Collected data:

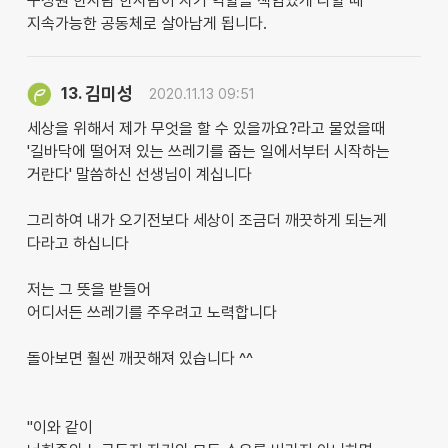
구성원 한사람 한사람이 자기 역할을 책임있게 다할 때
지속가능한 공동체로 살아남게 됩니다.
김미성
13.
2020.11.13 09:51
세상을 위해서 제가 무엇을 할 수 있을까요?라고 물었을때
'길바닥에 떨어져 있는 쓰레기를 줍는 일에서부터 시작하는
거란다' 말씀하신 선생님이 계십니다
그리하여 내가 오기전보다 세상이 조금더 깨끗하게 되는게
다라고 하십니다
저는 그 뜻을 받들어
어디서든 쓰레기를 주우려고 노력합니다
돌아보면 훨씬 깨끗해져 있습니다 ^^
"이와 같이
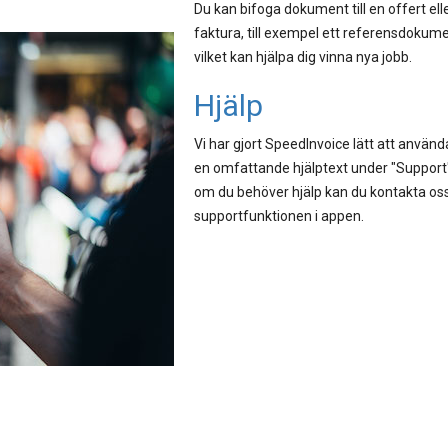
Du kan bifoga dokument till en offert ell
faktura, till exempel ett referensdokume
vilket kan hjälpa dig vinna nya jobb.
Hjälp
Vi har gjort SpeedInvoice lätt att använda
en omfattande hjälptext under "Support
om du behöver hjälp kan du kontakta os
supportfunktionen i appen.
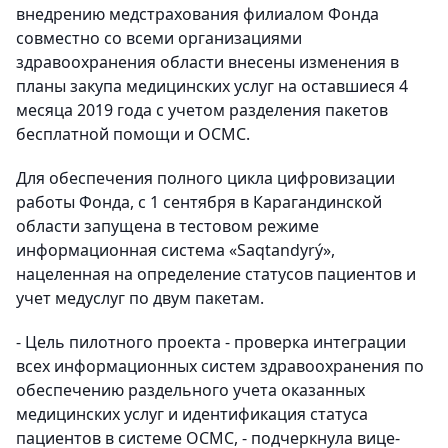
внедрению медстрахования филиалом Фонда
совместно со всеми организациями
здравоохранения области внесены изменения в
планы закупа медицинских услуг на оставшиеся 4
месяца 2019 года с учетом разделения пакетов
бесплатной помощи и ОСМС.
Для обеспечения полного цикла цифровизации
работы Фонда, с 1 сентября в Карагандинской
области запущена в тестовом режиме
информационная система «Saqtandyrý»,
нацеленная на определение статусов пациентов и
учет медуслуг по двум пакетам.
- Цель пилотного проекта - проверка интеграции
всех информационных систем здравоохранения по
обеспечению раздельного учета оказанных
медицинских услуг и идентификация статуса
пациентов в системе ОСМС, - подчеркнула вице-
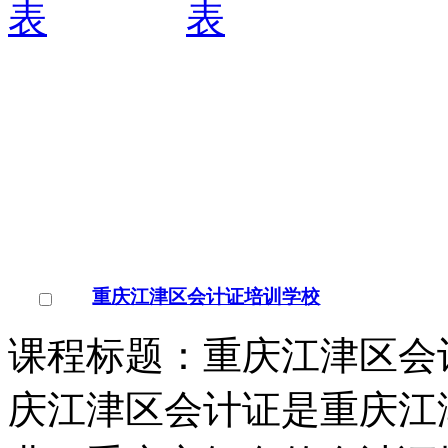
重庆江津区会计证培训学校
课程标题：重庆江津区会
庆江津区会计证是重庆江
业，重庆市知名的会计证
￥
电询
询问底价
重庆江津区会计证培训学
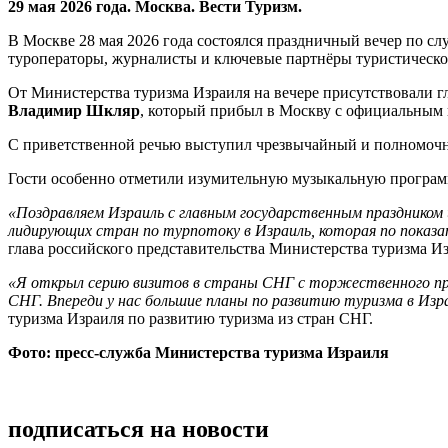
29 мая 2026 года. Москва. Вести Туризм.
В Москве 28 мая 2026 года состоялся праздничный вечер по с
туроператоры, журналисты и ключевые партнёры туристическо
От Министерства туризма Израиля на вечере присутствовали г
Владимир Шкляр
, который прибыл в Москву с официальным 
С приветственной речью выступил чрезвычайный и полномочн
Гости особенно отметили изумительную музыкальную программ
«Поздравляем Израиль с главным государственным праздником и 
лидирующих стран по турпотоку в Израиль, которая по показате
глава российского представительства Министерства туризма Из
«Я открыл серию визитов в страны СНГ с торжественного прие
СНГ. Впереди у нас большие планы по развитию туризма в Изр
туризма Израиля по развитию туризма из стран СНГ.
Фото: пресс-служба Министерства туризма Израиля
подписаться на новости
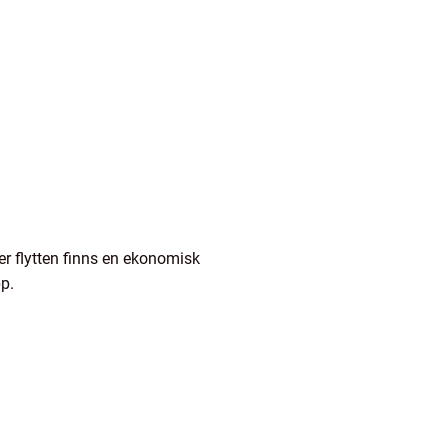
r flytten finns en ekonomisk
pp.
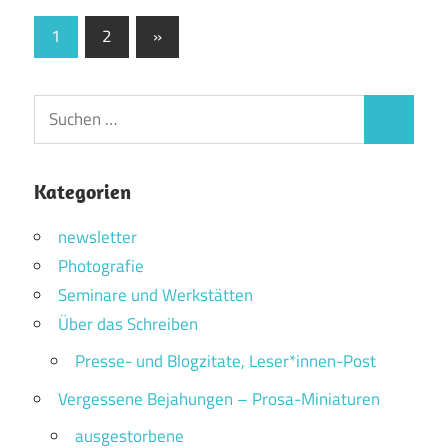
Seitennummerierung
Nächste
1
2
»
Beiträge
der
Beiträge
Suchen
Suchen
nach:
Kategorien
newsletter
Photografie
Seminare und Werkstätten
Über das Schreiben
Presse- und Blogzitate, Leser*innen-Post
Vergessene Bejahungen – Prosa-Miniaturen
ausgestorbene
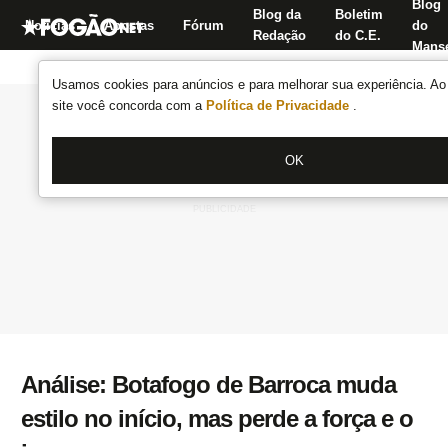
Blog
Blog da
Boletim
Notícias
Apostas
Fórum
do
Redação
do C.E.
Manse
Usamos cookies para anúncios e para melhorar sua experiência. Ao 
site você concorda com a
Política de Privacidade
.
OK
Análise: Botafogo de Barroca muda
estilo no início, mas perde a força e o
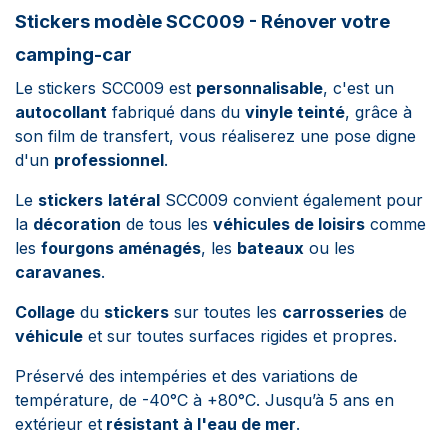
Stickers modèle SCC009 - Rénover votre
camping-car
Le stickers SCC009 est
personnalisable
, c'est un
autocollant
fabriqué dans du
vinyle teinté
, grâce à
son film de transfert, vous réaliserez une pose digne
d'un
professionnel
.
Le
stickers
latéral
SCC009 convient également pour
la
décoration
de tous les
véhicules de loisirs
comme
les
fourgons aménagés
, les
bateaux
ou les
caravanes
.
Collage
du
stickers
sur toutes les
carrosseries
de
véhicule
et sur toutes surfaces rigides et propres.
Préservé des intempéries et des variations de
température, de -40°C à +80°C. Jusqu’à 5 ans en
extérieur et
résistant à l'eau de mer
.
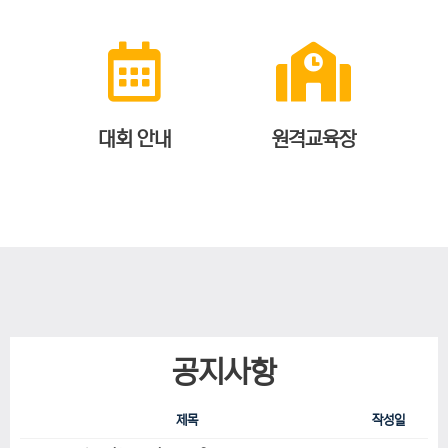
대회 안내
원격교육장
공지사항
제목
작성일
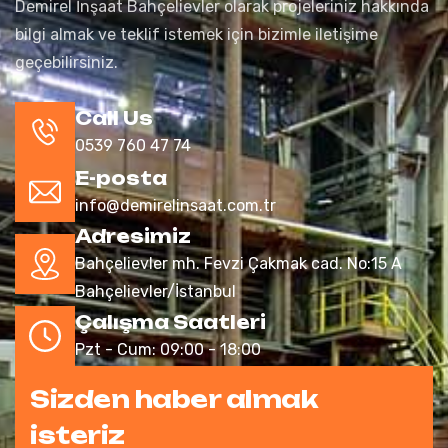
Demirel İnşaat Bahçelievler olarak projeleriniz hakkında
bilgi almak ve teklif istemek için bizimle iletişime
geçebilirsiniz.
Call Us
0539 760 47 74
E-posta
info@demirelinsaat.com.tr
Adresimiz
Bahçelievler mh. Fevzi Çakmak cad. No:15 A
Bahçelievler/İstanbul
Çalışma Saatleri
Pzt - Cum: 09:00 - 18:00
Sizden haber almak
isteriz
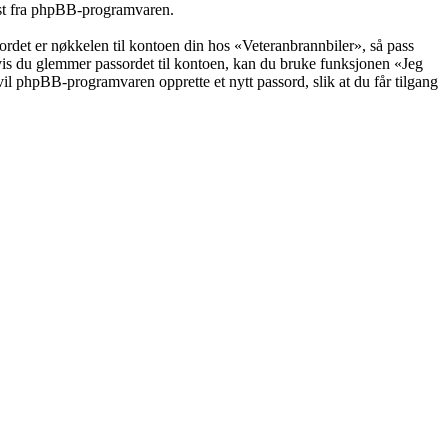
post fra phpBB-programvaren.
ssordet er nøkkelen til kontoen din hos «Veteranbrannbiler», så pass
Hvis du glemmer passordet til kontoen, kan du bruke funksjonen «Jeg
il phpBB-programvaren opprette et nytt passord, slik at du får tilgang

> _Work to complete_
Leave out every picture and transcribe the remaining entries exactly.

> _Answer space_
구성원 한사람 한사람이 자기 역할을 책임있게 다할 때
지속가능한 공동체로 살아남게 됩니다.
김미성
13.
2020.11.13 09:51
세상을 위해서 제가 무엇을 할 수 있을까요?라고 물었을때
'길바닥에 떨어져 있는 쓰레기를 줍는 일에서부터 시작하는
거란다' 말씀하신 선생님이 계십니다
그리하여 내가 오기전보다 세상이 조금더 깨끗하게 되는게
다라고 하십니다
저는 그 뜻을 받들어
어디서든 쓰레기를 주우려고 노력합니다
돌아보면 훨씬 깨끗해져 있습니다 ^^
"이와 같이
Du kan bifoga dokument till en offert ell
faktura, till exempel ett referensdokume
vilket kan hjälpa dig vinna nya jobb.
Hjälp
Vi har gjort SpeedInvoice lätt att använda
en omfattande hjälptext under "Support
om du behöver hjälp kan du kontakta os
supportfunktionen i appen.
внедрению медстрахования филиалом Фонда
совместно со всеми организациями
здравоохранения области внесены изменения в
планы закупа медицинских услуг на оставшиеся 4
месяца 2019 года с учетом разделения пакетов
бесплатной помощи и ОСМС.
Для обеспечения полного цикла цифровизации
работы Фонда, с 1 сентября в Карагандинской
области запущена в тестовом режиме
информационная система «Saqtandyrý»,
нацеленная на определение статусов пациентов и
учет медуслуг по двум пакетам.
- Цель пилотного проекта - проверка интеграции
всех информационных систем здравоохранения по
обеспечению раздельного учета оказанных
медицинских услуг и идентификация статуса
пациентов в системе ОСМС, - подчеркнула вице-
重庆江津区会计证培训学校
课程标题：重庆江津区会
庆江津区会计证是重庆江
业，重庆市知名的会计证
￥
电询
询问底价
重庆江津区会计证培训学
29 мая 2026 года. Москва. Вести Туризм.
В Москве 28 мая 2026 года состоялся праздничный вечер по с
туроператоры, журналисты и ключевые партнёры туристическо
От Министерства туризма Израиля на вечере присутствовали г
Владимир Шкляр
, который прибыл в Москву с официальным 
С приветственной речью выступил чрезвычайный и полномочн
Гости особенно отметили изумительную музыкальную программ
«Поздравляем Израиль с главным государственным праздником и 
лидирующих стран по турпотоку в Израиль, которая по показате
глава российского представительства Министерства туризма Из
«Я открыл серию визитов в страны СНГ с торжественного прие
СНГ. Впереди у нас большие планы по развитию туризма в Изр
туризма Израиля по развитию туризма из стран СНГ.
Фото: пресс-служба Министерства туризма Израиля
подписаться на новости
r flytten finns en ekonomisk
pp.
Seitennummerierung
Nächste
1
2
»
Beiträge
der
Beiträge
Suchen
Suchen
nach:
Kategorien
newsletter
Photografie
Seminare und Werkstätten
Über das Schreiben
Presse- und Blogzitate, Leser*innen-Post
Vergessene Bejahungen – Prosa-Miniaturen
ausgestorbene
Blog
Blog da
Boletim
Notícias
Apostas
Fórum
do
Redação
do C.E.
Manse
Usamos cookies para anúncios e para melhorar sua experiência. Ao 
site você concorda com a
Política de Privacidade
.
OK
Análise: Botafogo de Barroca muda
estilo no início, mas perde a força e o
Stickers modèle SCC009 - Rénover votre
camping-car
Le stickers SCC009 est
personnalisable
, c'est un
autocollant
fabriqué dans du
vinyle teinté
, grâce à
son film de transfert, vous réaliserez une pose digne
d'un
professionnel
.
Le
stickers
latéral
SCC009 convient également pour
la
décoration
de tous les
véhicules de loisirs
comme
les
fourgons aménagés
, les
bateaux
ou les
caravanes
.
Collage
du
stickers
sur toutes les
carrosseries
de
véhicule
et sur toutes surfaces rigides et propres.
Préservé des intempéries et des variations de
température, de -40°C à +80°C. Jusqu’à 5 ans en
extérieur et
résistant à l'eau de mer
.
대회 안내
원격교육장
공지사항
제목
작성일
Demirel İnşaat Bahçelievler olarak projeleriniz hakkında
bilgi almak ve teklif istemek için bizimle iletişime
geçebilirsiniz.
Call Us
0539 760 47 74
E-posta
info@demirelinsaat.com.tr
Adresimiz
Bahçelievler mh. Fevzi Çakmak cad. No:15 A
Bahçelievler/İstanbul
Çalışma Saatleri
Pzt - Cum: 09:00 - 18:00
Sizden haber almak
isteriz
post fra phpBB-programvaren.
ssordet er nøkkelen til kontoen din hos «Veteranbrannbiler», så pass
Hvis du glemmer passordet til kontoen, kan du bruke funksjonen «Jeg
il phpBB-programvaren opprette et nytt passord, slik at du får tilgang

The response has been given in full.